Exercise objective —
For each line of the listing that holds "Aloe", show the full line.

┄┄┄┄┄┄┄┄┄┄

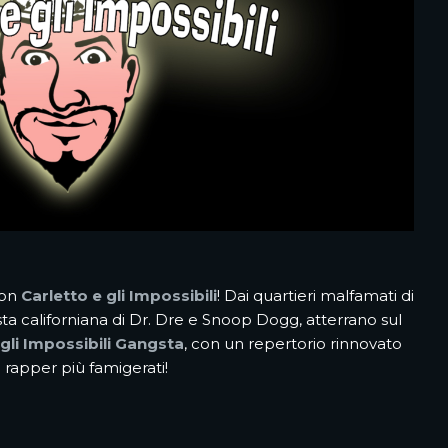
con
Carletto e gli Impossibili
! Dai quartieri malfamati di
osta californiana di Dr. Dre e Snoop Dogg, atterrano sul
 gli Impossibili Gangsta
, con un repertorio rinnovato
rapper più famigerati!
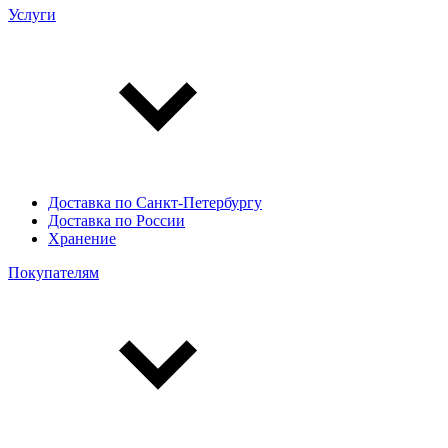
Услуги
Доставка по Санкт-Петербургу
Доставка по России
Хранение
Покупателям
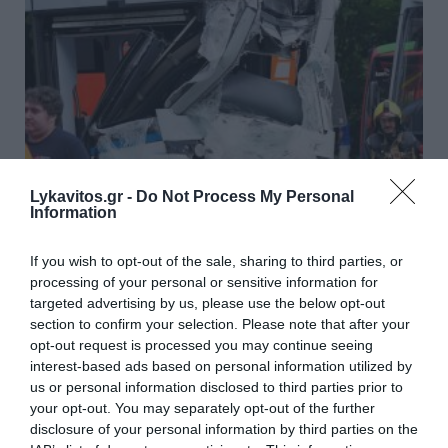
Lykavitos.gr -
Do Not Process My Personal
Information
If you wish to opt-out of the sale, sharing to third parties, or
Γερμανία: Σύγκρουση δύο τραμ
processing of your personal or sensitive information for
στο Γκελζενκίρχεν – Τουλάχιστον
targeted advertising by us, please use the below opt-out
section to confirm your selection. Please note that after your
25 τραυματίες
opt-out request is processed you may continue seeing
interest-based ads based on personal information utilized by
Συναγερμός σήμανε το απόγευμα της Πέμπτης στο
us or personal information disclosed to third parties prior to
Γκελζενκίρχεν της Βόρειας Ρηνανίας-Βεστφαλίας
your opt-out. You may separately opt-out of the further
στη Γερμανία. Μεγάλη επιχείρηση των υπηρεσιών
disclosure of your personal information by third parties on the
έκτακτης ανάγκης στήθηκε, μετά από σφοδρή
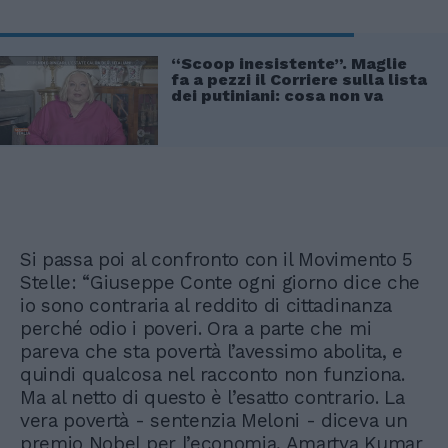
“Scoop inesistente”. Maglie
fa a pezzi il Corriere sulla lista
dei putiniani: cosa non va
Si passa poi al confronto con il Movimento 5
Stelle: “Giuseppe Conte ogni giorno dice che
io sono contraria al reddito di cittadinanza
perché odio i poveri. Ora a parte che mi
pareva che sta povertà l’avessimo abolita, e
quindi qualcosa nel racconto non funziona.
Ma al netto di questo è l’esatto contrario. La
vera povertà - sentenzia Meloni - diceva un
premio Nobel per l’economia, Amartya Kumar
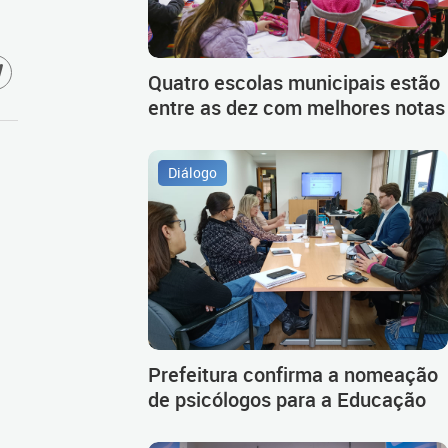
Quatro escolas municipais estão
entre as dez com melhores notas
Diálogo
Prefeitura confirma a nomeação
de psicólogos para a Educação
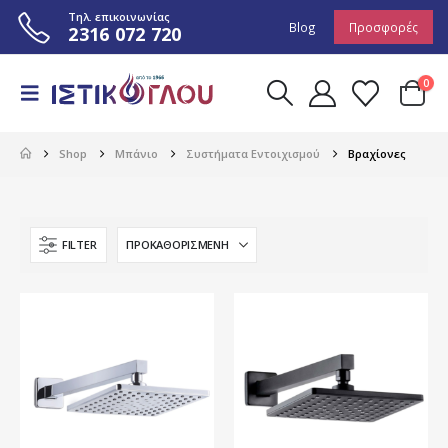
Τηλ. επικοινωνίας
Blog
Προσφορές
2316 072 720
0
Shop
Μπάνιο
Συστήματα Εντοιχισμού
Βραχίονες
FILTER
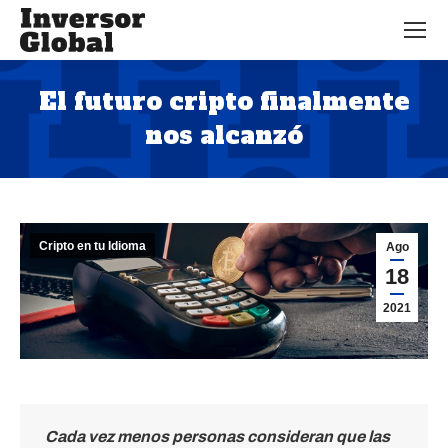
El futuro cripto finalmente
nos alcanzó
Estás aquí:
Cripto en tu Idioma
Ago
18
2021
Cada vez menos personas consideran que las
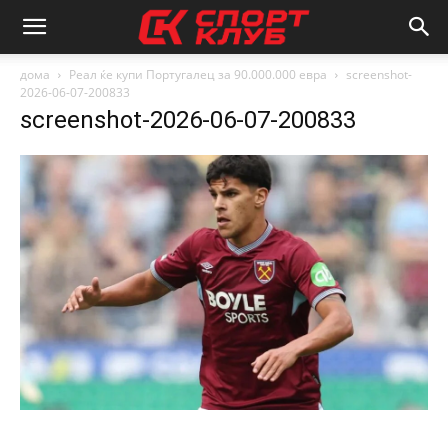
дома
Реал ќе купи Португалец за 90.000.000 евра
screenshot-
2026-06-07-200833
screenshot-2026-06-07-200833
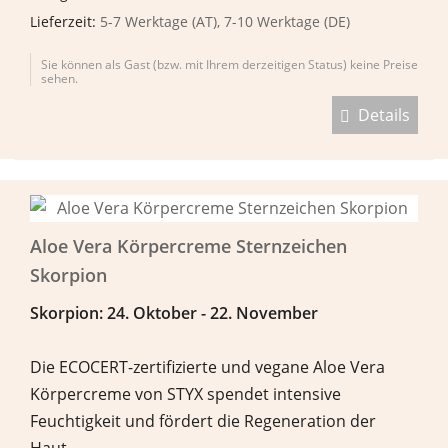
Lieferzeit:
5-7 Werktage (AT), 7-10 Werktage (DE)
Sie können als Gast (bzw. mit Ihrem derzeitigen Status) keine Preise
sehen.
Details
Aloe Vera Körpercreme Sternzeichen
Skorpion
Skorpion: 24. Oktober - 22. November
Die ECOCERT-zertifizierte und vegane Aloe Vera
Körpercreme von STYX spendet intensive
Feuchtigkeit und fördert die Regeneration der
Haut.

┄┄┄┄┄┄┄┄┄┄

Output below —
Aloe Vera Körpercreme Sternzeichen
Die ECOCERT-zertifizierte und vegane Aloe Vera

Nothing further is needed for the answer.